HBM宣言
(HBM: Human-Based Medicine、人間の人間に拠る人間のための医療)
〜EBMの歴史的意義とHBM時代の夜明け〜

1.HBM宣言

  医療は何のために行われるのか?
 医療は何に基づいて行われているのか?
 医療はいったいだれのものなのか?

 

 これらの質問に答えられる人は少ないだろう。日本の医療は、これらに対する明快な答えを用意していないからである。「治療目標」「根拠」「理念」を曖昧にしたまま、日本医療は突き進んできた。その結果、たくさんの「不幸」「絶望」「不安」が生産されてきたのである。
 最近になって、人々も医療の有害性に気づき始め、「医療不信」が渦巻くようになった。しかし、そんな日本医療の暴走を無反省に許してきた根本的な問題は語られていない。
本稿では、医療の根本的な問題点を指摘し、これからの医療のあり方を提示するとともに、よりよき医療を実現するための行動指針を提案したい。

「ヒポクラテスの誓い」に、こんな一節がある。
「私は、自分の能力と判断に従い、患者の利益となると考える養生法をとる」1)。
 ヒポクラテスは、この短文で「治療目標」「根拠」「理念」を掲げている。「自分の能力と判断」を根拠にするというのは、本稿の主旨とは異なるが、それを時代遅れと批判するのは無意味である。2400年も前にきちんと根拠を明確にしているということ、そして、患者の利益を医療の目標として明確に掲げているということは、驚嘆に値する。医学や医療技術は進歩したのかもしれないが、今、日本で行われている医療は、ヒポクラテス時代よりもお粗末である。
 治療目標も根拠も明確でないまま、「そこに病気があるから」という理由だけで、ただ漫然と場当たり的に行われる日本の医療。こういう医療は、医者に自己満足をもたらすことはあっても、人間に幸福をもたらすことはない。
 こんな医療の現実を変えるために、今求められるのは、21世紀版「ヒポクラテスの誓い」である。「治療目標」「根拠」「理念」を明確にし、人間の幸福を目指すような医療を確立する必要がある。
 私が、21世紀版「ヒポクラテスの誓い」のキーワードとして掲げるのは、Human-Based Medicine (HBM)である。後述するEvidence-Based Medicine (EBM)を真似た造語である。日本語訳としては、「人間の人間に拠る人間のための医療」と説明している(リンカーンのゲティスバーグ演説になぞらえて、「医療における人間解放宣言」を気取っているわけであるが、「人間の」「人間に拠る」という言葉については、リンカーン演説とは異なる意味で用いていることをご了解いただきたい)。
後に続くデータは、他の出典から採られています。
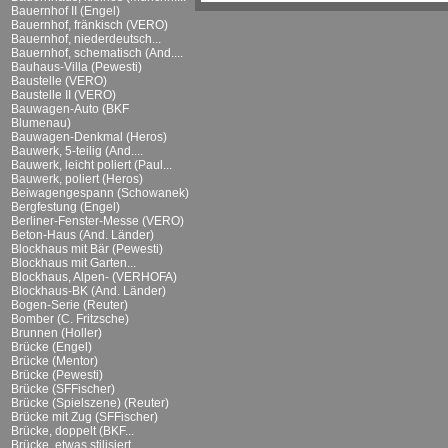
Bauernhof II (Engel)
Bauernhof, fränkisch (VERO)
Bauernhof, niederdeutsch...
Bauernhof, schematisch (And....
Bauhaus-Villa (Pewesti)
Baustelle (VERO)
Baustelle II (VERO)
Bauwagen-Auto (BKF
Blumenau)
Bauwagen-Denkmal (Heros)
Bauwerk, 5-teilig (And....
Bauwerk, leicht poliert (Paul...
Bauwerk, poliert (Heros)
Beiwagengespann (Schowanek)
Bergfestung (Engel)
Berliner-Fenster-Messe (VERO)
Beton-Haus (And. Länder)
Blockhaus mit Bär (Pewesti)
Blockhaus mit Garten...
Blockhaus, Alpen- (VERHOFA)
Blockhaus-BK (And. Länder)
Bogen-Serie (Reuter)
Bomber (C. Fritzsche)
Brunnen (Holler)
Brücke (Engel)
Brücke (Mentor)
Brücke (Pewesti)
Brücke (SFFischer)
Brücke (Spielszene) (Reuter)
Brücke mit Zug (SFFischer)
Brücke, doppelt (BKF...
Brücke, etwas stilisiert...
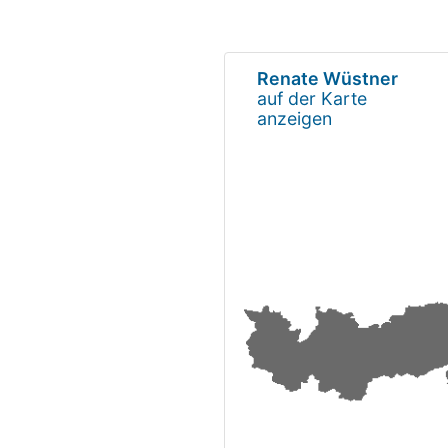
Renate Wüstner
auf der Karte
anzeigen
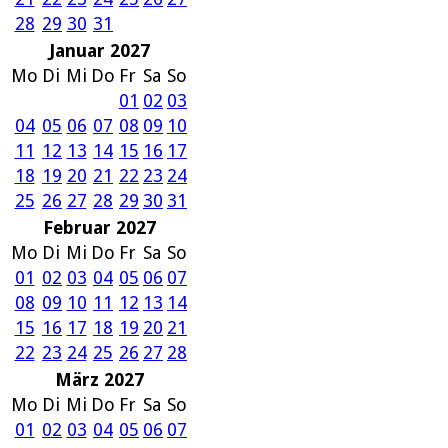
28
29
30
31
Januar 2027
Mo
Di
Mi
Do
Fr
Sa
So
01
02
03
04
05
06
07
08
09
10
11
12
13
14
15
16
17
18
19
20
21
22
23
24
25
26
27
28
29
30
31
Februar 2027
Mo
Di
Mi
Do
Fr
Sa
So
01
02
03
04
05
06
07
08
09
10
11
12
13
14
15
16
17
18
19
20
21
22
23
24
25
26
27
28
März 2027
Mo
Di
Mi
Do
Fr
Sa
So
01
02
03
04
05
06
07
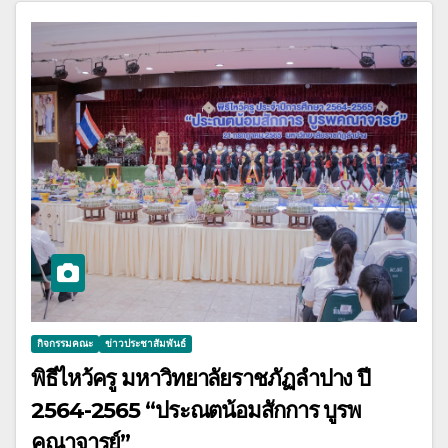
กิจกรรมคณะ
ข่าวประชาสัมพันธ์
พิธีไหว้ครู มหาวิทยาลัยราชภัฏลำปาง ปี
2564-2565 “ประณตน้อมสักการ บูรพ
คณาจารย์”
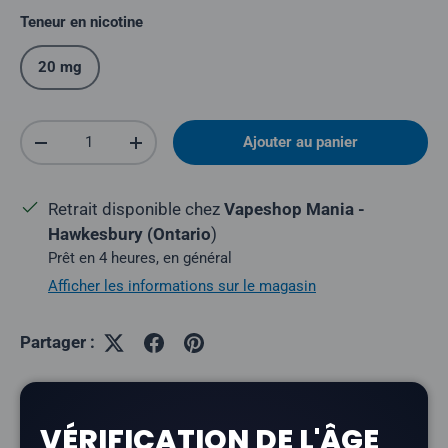
Teneur en nicotine
20 mg
Quantité
Ajouter au panier
Réduire la quantité
Augmenter la quantité
Retrait disponible chez
Vapeshop Mania -
Hawkesbury (Ontario
)
Prêt en 4 heures, en général
Afficher les informations sur le magasin
Partager :
VÉRIFICATION DE L'ÂGE
Description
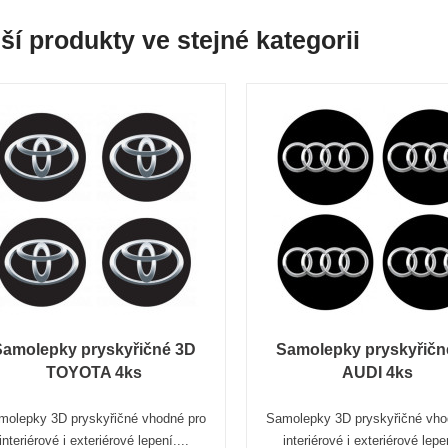
ší produkty ve stejné kategorii
Samolepky pryskyřičné 3D
Samolepky pryskyřičn
TOYOTA 4ks
AUDI 4ks
molepky 3D pryskyřičné vhodné pro
Samolepky 3D pryskyřičné vho
interiérové i exteriérové lepení....
interiérové i exteriérové lepen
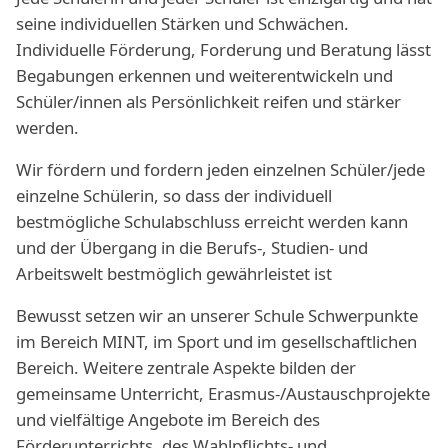
seine individuellen Stärken und Schwächen.
Individuelle Förderung, Forderung und Beratung lässt
Begabungen erkennen und weiterentwickeln und
Schüler/innen als Persönlichkeit reifen und stärker
werden.
Wir fördern und fordern jeden einzelnen Schüler/jede
einzelne Schülerin, so dass der individuell
bestmögliche Schulabschluss erreicht werden kann
und der Übergang in die Berufs-, Studien- und
Arbeitswelt bestmöglich gewährleistet ist
Bewusst setzen wir an unserer Schule Schwerpunkte
im Bereich MINT, im Sport und im gesellschaftlichen
Bereich. Weitere zentrale Aspekte bilden der
gemeinsame Unterricht, Erasmus-/Austauschprojekte
und vielfältige Angebote im Bereich des
Förderunterrichts, des Wahlpflichts- und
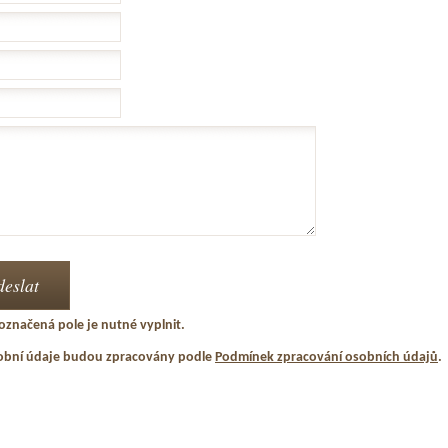
označená pole je nutné vyplnit.
obní údaje budou zpracovány podle
Podmínek zpracování osobních údajů
.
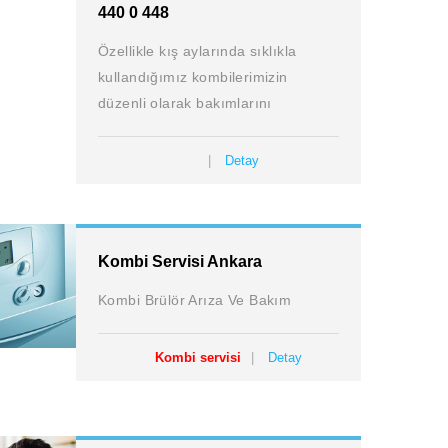
440 0 448
Özellikle kış aylarında sıklıkla
kullandığımız kombilerimizin
düzenli olarak bakımlarını
Detay
Kombi Servisi Ankara
Kombi Brülör Arıza Ve Bakım
Kombi servisi
Detay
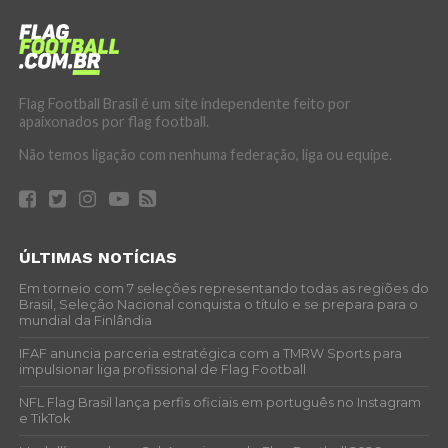
Flag Football Brasil é um site independente feito por
apaixonados por flag football.
Não temos ligação com nenhuma federação, liga ou equipe.
ÚLTIMAS NOTÍCIAS
Em torneio com 7 seleções representando todas as regiões do
Brasil, Seleção Nacional conquista o título e se prepara para o
mundial da Finlândia
IFAF anuncia parceria estratégica com a TMRW Sports para
impulsionar liga profissional de Flag Football
NFL Flag Brasil lança perfis oficiais em português no Instagram
e TikTok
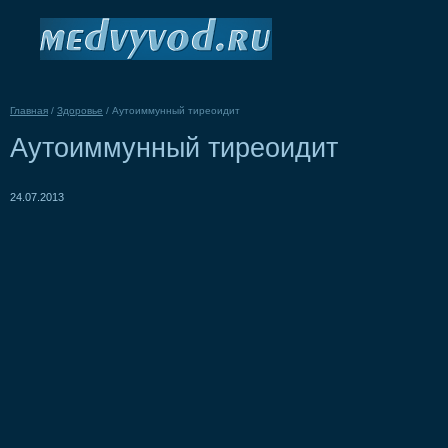
Главная
/
Здоровье
/
Аутоиммунный тиреоидит
Аутоиммунный тиреоидит
24.07.2013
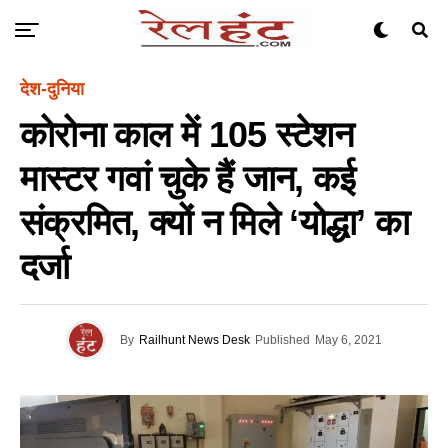
देश-दुनिया
कोरोना काल में 105 स्टेशन
मास्टर गवां चुके हैं जान, कई
संक्रमित, क्यों न मिले ‘योद्धा’ का
दर्जा
By
Railhunt News Desk
Published
May 6, 2021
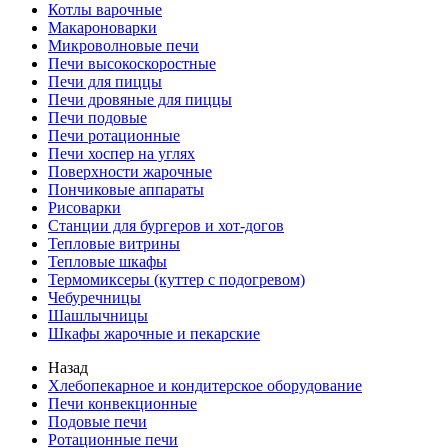
Котлы варочные
Макароноварки
Микроволновые печи
Печи высокоскоростные
Печи для пиццы
Печи дровяные для пиццы
Печи подовые
Печи ротационные
Печи хоспер на углях
Поверхности жарочные
Пончиковые аппараты
Рисоварки
Станции для бургеров и хот-догов
Тепловые витрины
Тепловые шкафы
Термомиксеры (куттер с подогревом)
Чебуречницы
Шашлычницы
Шкафы жарочные и пекарские
Назад
Хлебопекарное и кондитерское оборудование
Печи конвекционные
Подовые печи
Ротационные печи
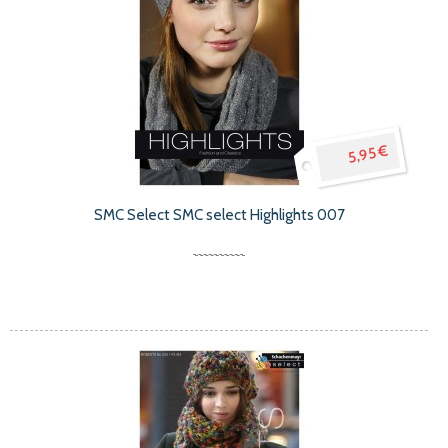
5,95 €
SMC Select SMC select Highlights 007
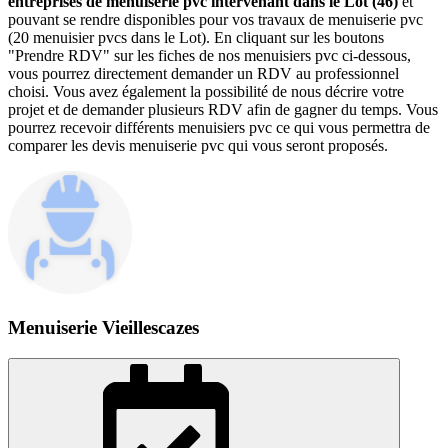
entreprises de menuiserie pvc intervenant dans le Lot (46)
et
pouvant se rendre disponibles pour vos travaux de menuiserie pvc
(20 menuisier pvcs dans le Lot). En cliquant sur les boutons
"Prendre RDV" sur les fiches de nos menuisiers pvc ci-dessous,
vous pourrez directement demander un RDV au professionnel
choisi. Vous avez également la possibilité de nous décrire votre
projet et de demander plusieurs RDV afin de gagner du temps. Vous
pourrez recevoir différents menuisiers pvc ce qui vous permettra de
comparer les devis menuiserie pvc qui vous seront proposés.
Menuiserie Vieillescazes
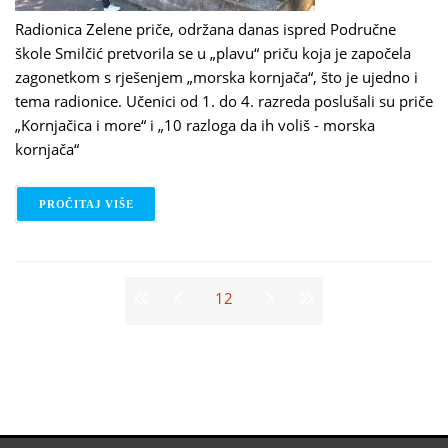
Radionica Zelene priče, održana danas ispred Područne
škole Smilčić pretvorila se u „plavu“ priču koja je započela
zagonetkom s rješenjem „morska kornjača“, što je ujedno i
tema radionice. Učenici od 1. do 4. razreda poslušali su priče
„Kornjačica i more“ i „10 razloga da ih voliš - morska
kornjača“
PROČITAJ VIŠE
O EDUKATIVNA RADIONICA U PODRUČNOJ ŠKOLI 
Stranice
12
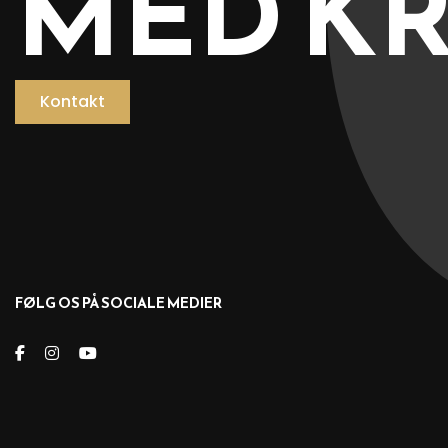
MED K
Kontakt
FØLG OS PÅ SOCIALE MEDIER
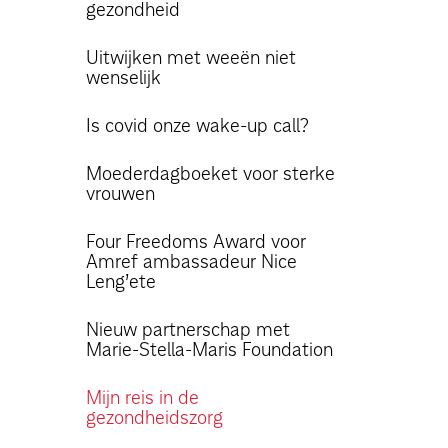
gezondheid
Uitwijken met weeën niet
wenselijk
Is covid onze wake-up call?
Moederdagboeket voor sterke
vrouwen
Four Freedoms Award voor
Amref ambassadeur Nice
Leng’ete
Nieuw partnerschap met
Marie-Stella-Maris Foundation
Mijn reis in de
gezondheidszorg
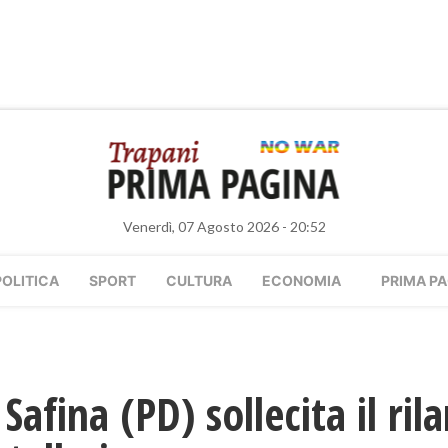
Venerdì, 07 Agosto 2026 - 20:52
POLITICA
SPORT
CULTURA
ECONOMIA
PRIMA PA
 Safina (PD) sollecita il ril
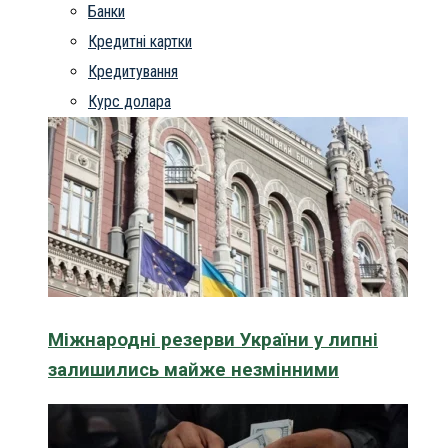
Банки
Кредитні картки
Кредитування
Курс долара
Міжнародні резерви України у липні
залишились майже незмінними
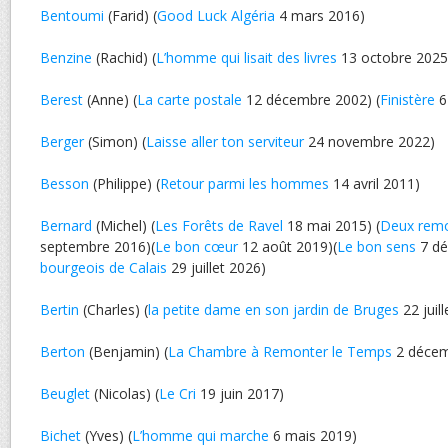
Bentoumi
(Farid) (
Good Luck Algéria
4 mars 2016)
Benzine
(Rachid) (
L’homme qui lisait des livres
13 octobre 2025
Berest
(Anne) (
La carte postale
12 décembre 2002) (
Finistère
6
Berger
(Simon) (
Laisse aller ton serviteur
24 novembre 2022)
Besson
(Philippe) (
Retour parmi les hommes
14 avril 2011)
Bernard
(Michel) (
Les Forêts de Ravel
18 mai 2015) (
Deux rem
septembre 2016)(
Le bon cœur
12 août 2019)(
Le bon sens
7 dé
bourgeois de Calais
29 juillet 2026)
Bertin
(Charles) (
la petite dame en son jardin de Bruges
22 juil
Berton
(Benjamin) (
La Chambre à Remonter le Temps
2 décem
Beuglet
(Nicolas) (
Le Cri
19 juin 2017)
Bichet
(Yves) (
L’homme qui marche
6 mais 2019)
「人間の医療」とは、医療の主体が人間だということである。医療というのは、人間の体をめぐる人間の営みでありながら、現実の医療では、「人間」は医療の中心にいるどころか、蚊帳の外に追いやられてしまっている。医療は「人間」に回帰しなければならない。私は、医療の理念として、「人間の医療」を掲げたい。

「人間に拠る医療」とは、医療が人間に基づいて行われるということである。人間に対する洞察とまなざしを根拠に、医療のあり方を検討する必要がある。EBMにおいても、人間に対する視座が欠かせないということは後述する。日本の医療は、人間性を無視し、曖昧な根拠に基づいて行われているが、私は、医療の根拠として、「人間に拠る医療」を掲げたい。

「人間のための医療」とは、医療の目指すものが人間だということである。人間へのまなざしを欠いた医療が、いったい何を目指してきたのか、私にはよくわからないが、その先に「人間の幸福」がなかったということははっきりしている。でも、なぜか医者は満足げに医療を行い、金と名誉を手にしてきた。医者の自己満足の裏で、たくさんの不幸が生み出されていたとすれば、なんと悲しいことか。私は、医療の目標として、「人間のための医療」を掲げたい。

 医療の理念、根拠、目標は「人間」にある、というのが、私の主張である。医療のすべての場面において、その根底には「人間」がなければいけない。HBMというのは、そういう素朴な発想である。
 これまでの医療は「医者の、思いつきによる、自己満足のための医療」であった。こんな医療に未来はない。21世紀を迎えた今、人々に「幸福」「安心」「希望」をもたらす真の医療の実現を目指して、ここに、「人間の人間に拠る人間のための医療」の時代の幕明けを宣言する。